▶ [What you are asked to do]: Your task is to copy every line below that contains the word "Devis".

▶ [Provided material]:
-------
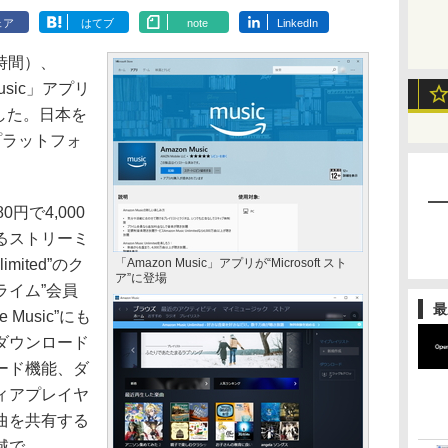
ェア
はてブ
note
LinkedIn
地時間）、
Music」アプリ
公開した。日本を
プラットフォ
0円で4,000
るストリーミ
imited”のク
「Amazon Music」アプリが“Microsoft スト
ア”に登場
ライム”会員
最
Music”にも
ダウンロード
ード機能、ダ
ィアプレイヤ
曲を共有する
域で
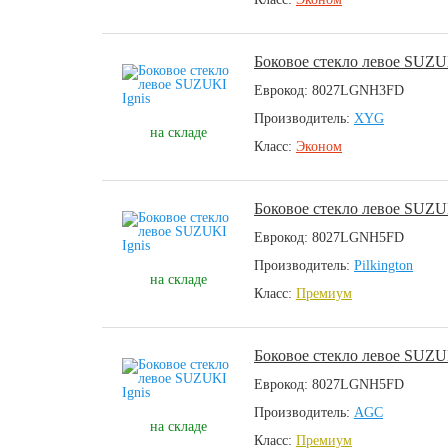
Боковое стекло левое SUZUK
Еврокод: 8027LGNH3FD
Производитель:
XYG
на складе
Класс:
Эконом
Боковое стекло левое SUZUK
Еврокод: 8027LGNH5FD
Производитель:
Pilkington
на складе
Класс:
Премиум
Боковое стекло левое SUZUK
Еврокод: 8027LGNH5FD
Производитель:
AGC
на складе
Класс:
Премиум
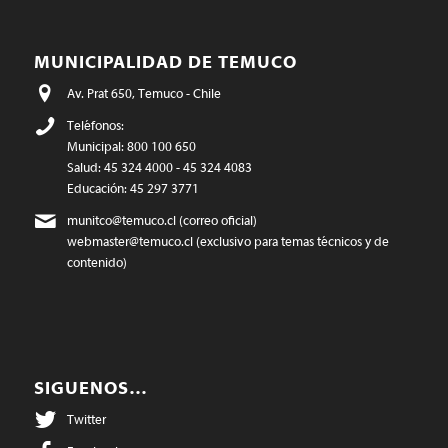
MUNICIPALIDAD DE TEMUCO
Av. Prat 650, Temuco - Chile
Teléfonos:
Municipal: 800 100 650
Salud: 45 324 4000 - 45 324 4083
Educación: 45 297 3771
munitco@temuco.cl
(correo oficial)
webmaster@temuco.cl
(exclusivo para temas técnicos y de
contenido)
SIGUENOS…
Twitter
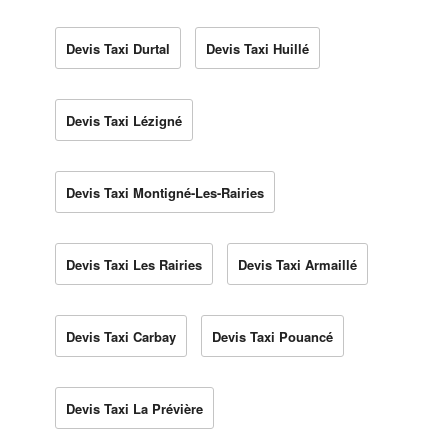
Devis Taxi Durtal
Devis Taxi Huillé
Devis Taxi Lézigné
Devis Taxi Montigné-Les-Rairies
Devis Taxi Les Rairies
Devis Taxi Armaillé
Devis Taxi Carbay
Devis Taxi Pouancé
Devis Taxi La Prévière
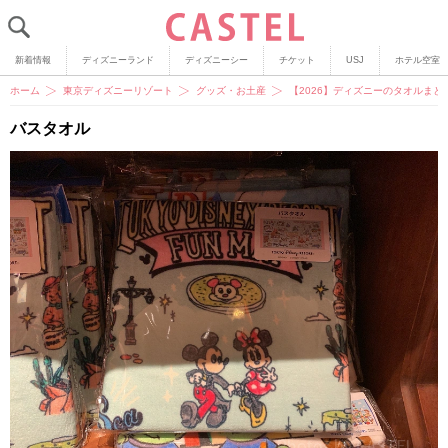
新着情報
ディズニーランド
ディズニーシー
チケット
USJ
ホテル空室
ホーム
東京ディズニーリゾート
グッズ・お土産
【2026】ディズニーのタオルま
バスタオル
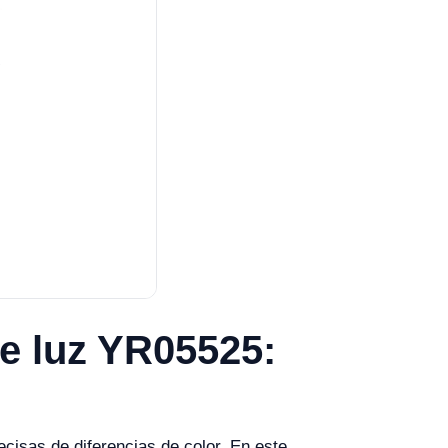
de luz YR05525:
cisas de diferencias de color. En este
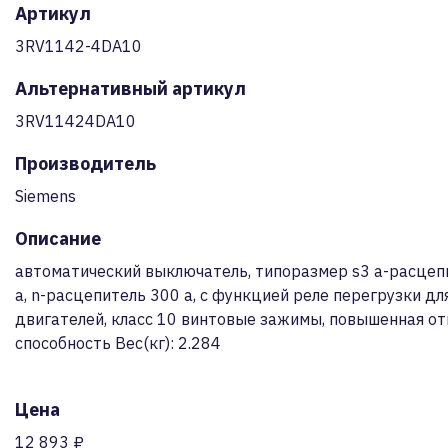
Артикул
3RV1142-4DA10
Альтернативный артикул
3RV11424DA10
Производитель
Siemens
Описание
автоматический выключатель, типоразмер s3 a-расцепи
a, n-расцепитель 300 a, с функцией реле перегрузки д
двигателей, класс 10 винтовые зажимы, повышенная 
способность Вес(кг): 2.284
Цена
12 893 ₽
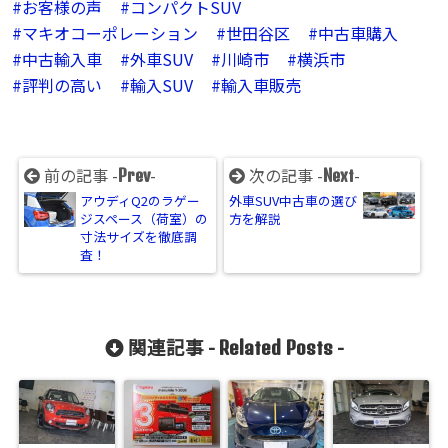
お客様の声
コンパクトSUV
マキオコーポレーション
世田谷区
中古車購入
中古輸入車
外車SUV
川崎市
横浜市
評判の高い
輸入SUV
輸入車販売
前の記事 -
-
次の記事 -
-
Prev
Next
アウディQ2のラゲー
外車SUV中古車の選び
ジスペース（荷室）の
方を解説
寸法サイズを徹底調
査！
関連記事 -
-
Related Posts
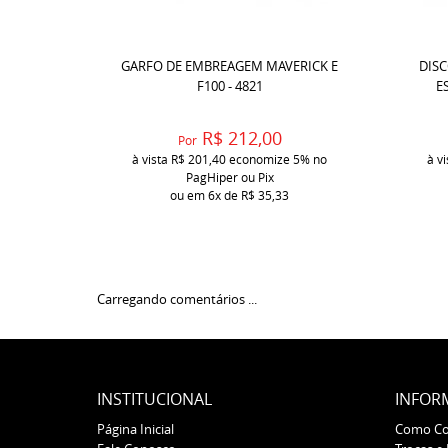
GARFO DE EMBREAGEM MAVERICK E
DIS
F100 - 4821
E
R$ 212,00
Por
à vista
R$ 201,40
economize
5%
no
à v
PagHiper ou Pix
ou em
6x
de
R$ 35,33
Carregando comentários ...
INSTITUCIONAL
INFOR
Página Inicial
Como C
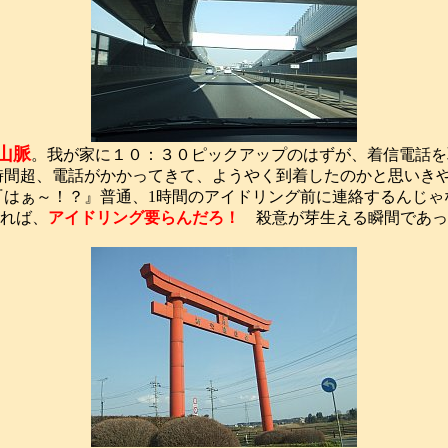
山脈
。我が家に１０：３０ピックアップのはずが、着信電話を
時間超、電話がかかってきて、ようやく到着したのかと思いきや
『はぁ～！？』普通、1時間のアイドリング前に連絡するんじゃ
れば、
アイドリング要らんだろ！
殺意が芽生える瞬間であっ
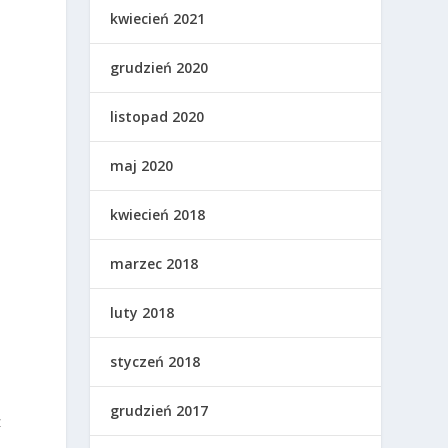
kwiecień 2021
grudzień 2020
listopad 2020
maj 2020
kwiecień 2018
marzec 2018
luty 2018
styczeń 2018
grudzień 2017
z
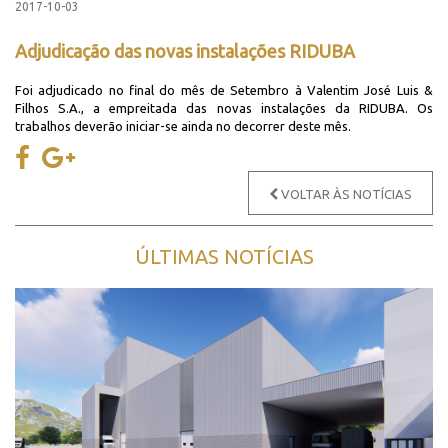
2017-10-03
Adjudicação das novas instalações RIDUBA
Foi adjudicado no final do mês de Setembro à Valentim José Luis &
Filhos S.A., a empreitada das novas instalações da RIDUBA. Os
trabalhos deverão iniciar-se ainda no decorrer deste mês.
VOLTAR ÀS NOTÍCIAS
ÚLTIMAS NOTÍCIAS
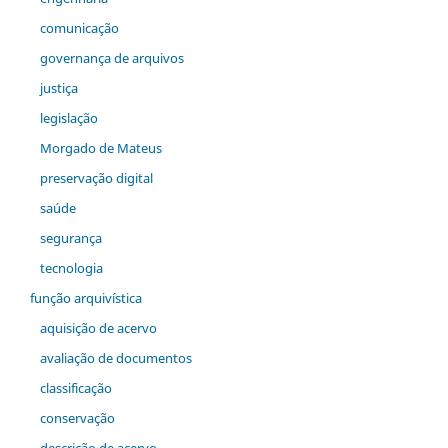
comunicação
governança de arquivos
justiça
legislação
Morgado de Mateus
preservação digital
saúde
segurança
tecnologia
função arquivística
aquisição de acervo
avaliação de documentos
classificação
conservação
descrição de acervo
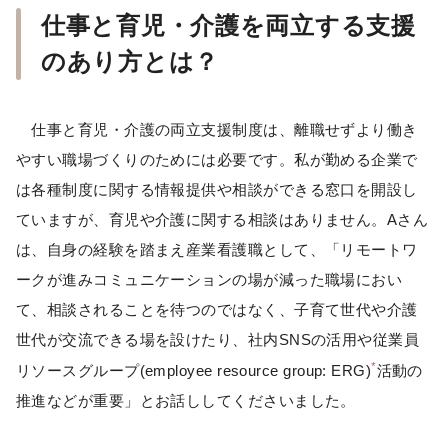
仕事と育児・介護を両立する支援
のあり方とは？
仕事と育児・介護の両立支援制度は、離職せずより働き
やすい職場づくりのためには必要です。私が勤める企業で
は各種制度に関する情報提供や相談ができる窓口を開設し
ていますが、育児や介護に関する相談はありません。Aさん
は、自身の経験を踏まえ産業看護職として、「リモートワ
ークが進みコミュニケーションの場が減った職場におい
て、相談されることを待つのではなく、子育て世代や介護
世代が交流できる場を設けたり、社内SNSの活用や従業員
*
リソースグループ(employee resource group: ERG)
活動の
推進などが重要」とお話ししてくださいました。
-------
▶ [Exercise result]:
Devis Taxi Durtal
Devis Taxi Huillé
Devis Taxi Lézigné
Devis Taxi Montigné-Les-Rairies
Devis Taxi Les Rairies
Devis Taxi Armaillé
Devis Taxi Carbay
Devis Taxi Pouancé
Devis Taxi La Prévière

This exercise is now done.